Many of the people who went to Afton City Hall Tuesday night to watch the City Council approve a proposed mosque supported it as a stroke for religious freedom.

A few who opposed the idea asked why the Islamic Society wanted to build in rural Washington County. But a 5-0 council vote sealed the deal.

“My community has really been hard at work making all this right,” said Naaima Khan of Woodbury, a member of the mosque. “I think we did a decent job of answering any concerns that folks had.”

The Islamic Society of Woodbury-East Metro, a growing congregation of mostly professional workers, will build the 10,500-square-foot mosque at 12585 Hudson Road, near Interstate 94, in hopes of opening in May 2017 in time for Ramadan.

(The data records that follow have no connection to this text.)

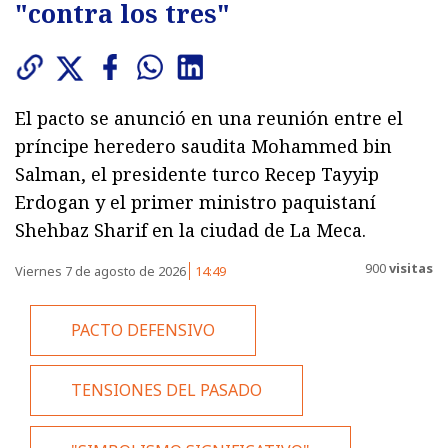
"contra los tres"
El pacto se anunció en una reunión entre el
príncipe heredero saudita Mohammed bin
Salman, el presidente turco Recep Tayyip
Erdogan y el primer ministro paquistaní
Shehbaz Sharif en la ciudad de La Meca.
900
visitas
Viernes 7 de agosto de 2026
14:49
PACTO DEFENSIVO
TENSIONES DEL PASADO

It will be built on one corner of a 29-acre parcel, most of which will be leased for farming.

Members began worshiping in a 2,500-square-foot office space in Woodbury in 2009 and moved to a larger space two years later, but they wanted a gathering place of their own, said Irfan Ali, an engineer at Medtronic and a member of the Woodbury Planning Commission.

The land-use permit typically required for a mosque — or any building project — is routine as city government matters go, but this week’s vote came amid broader statements about constitutional rights to religious liberty and assembly.

“I would bet that everyone in this room has ancestors who came here to avoid religious bigotry and persecution,” said Carol Ellingson of Afton. “I believe we should live the values that we preach to others.”

David Nimmer, a Woodbury resident who lived 18 years in Afton, said he’s “old enough to know there are several pathways to God and I would welcome our Muslim brothers and sisters on that journey.”

But Afton resident Patricia Swanson referred to the Islamic Society’s presence as “an invasion” and said it would have “damaging effects” on the city.

“None of the residents of the Afton community have requested this structure to be built. This means that the pressure to erect it is coming from outside the city of Afton as well as its funding,” she said.

Islamic Society members are raising $500,000 from within their local community to help fund the building project, Ali said.

Some residents raised concerns about noise and lights, which City Council members addressed in their resolution.

The mosque will have two minarets, both shorter than the maximum height allowed in Afton for church spires. No music or calls to worship will be broadcast outside the building, and the Islamic Society will plant trees to screen the mosque from neighboring houses.

The congregation also must secure permits from the Valley Branch Watershed District and the Minnesota Department of Transportation; approval of final drainage, landscaping and lighting plans; and a building permit, said City Administrator Ron Moorse.

About 200 members will worship in the mosque on Fridays, and weekend activities will include classes for children. Membership is about one-tenth that of a Lutheran church down the road, a city planning document said.

Ali said Wednesday that the Islamic Society was thankful for the many Afton residents who came to the council meeting in support of the mosque.

“We are a part of this community,” he said. “We really look forward to moving on to the next step and having a home out here.”